Nicht nur, dass das Weiße Haus es nicht geschafft habe, alte Atomwaffenlager aufzulösen. Washington habe „aggressiv“ das Ziel verfolgt, neue Nukleararsenale aufzubauen – und zwar mit kleineren Gefechtsköpfen, deren Einsatzschwelle deutlich niedriger sei. Obama habe alle Komponenten der atomaren Triade verstärkt: die strategischen Bomber, die interkontinentalen ballistischen Raketen und die seegestützten interkontinentalen ballistischen Raketen.

Die Hauptgefahrenquelle – 15.000 nukleare Gefechtsköpfe, 1.800 davon einsatzbereit – ist laut dem Artikel auf den vielbeschworenen Atomsicherheitsgipfeln größtenteils ignoriert worden.
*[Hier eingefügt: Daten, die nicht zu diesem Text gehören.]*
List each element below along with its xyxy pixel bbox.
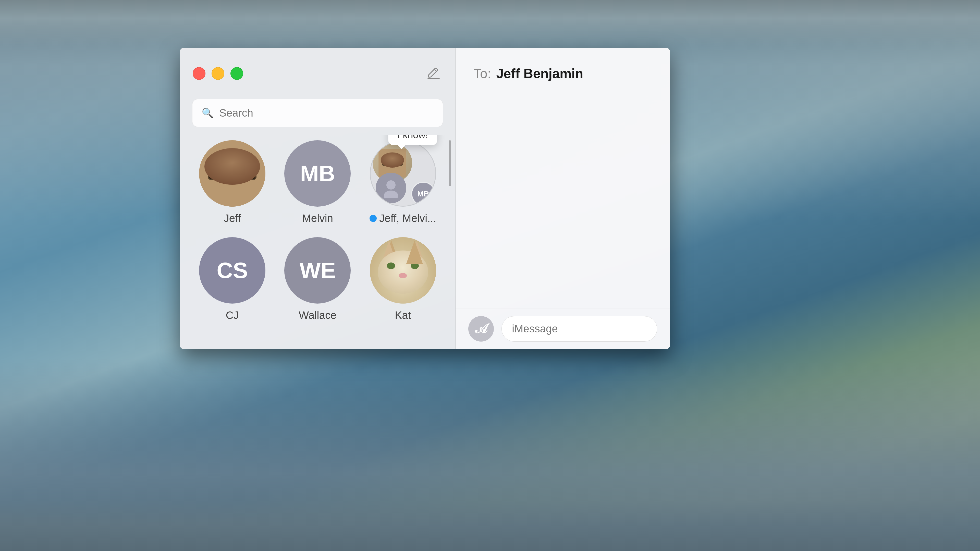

Stattdessen sei die Frage nach dem Schutz sensiblen Nuklearmaterials vor dem Zugriff der Terroristen in den Fokus der Gipfeltreffen gerückt. Diese Frage sei ebenfalls nicht gelöst worden, schreibt Wright.

Bombardierung von Hiroshima in1945
© AP PHOTO/ STANLEY TROUTMAN


Es werde erwartet, dass Obama auch in Hiroshima – wie zu Beginn seiner Präsidentschaft in Prag – eine Rede über atomare Abrüstung hält. Nur solle man, so Wright, keine großen Hoffnungen darauf setzen: Die Vereinigten Staaten werden die internationalen Abrüstungsinitiativen mit Verweis auf angebliche Bedrohungen aus Nordkorea, Russland oder China nicht weiter mittragen.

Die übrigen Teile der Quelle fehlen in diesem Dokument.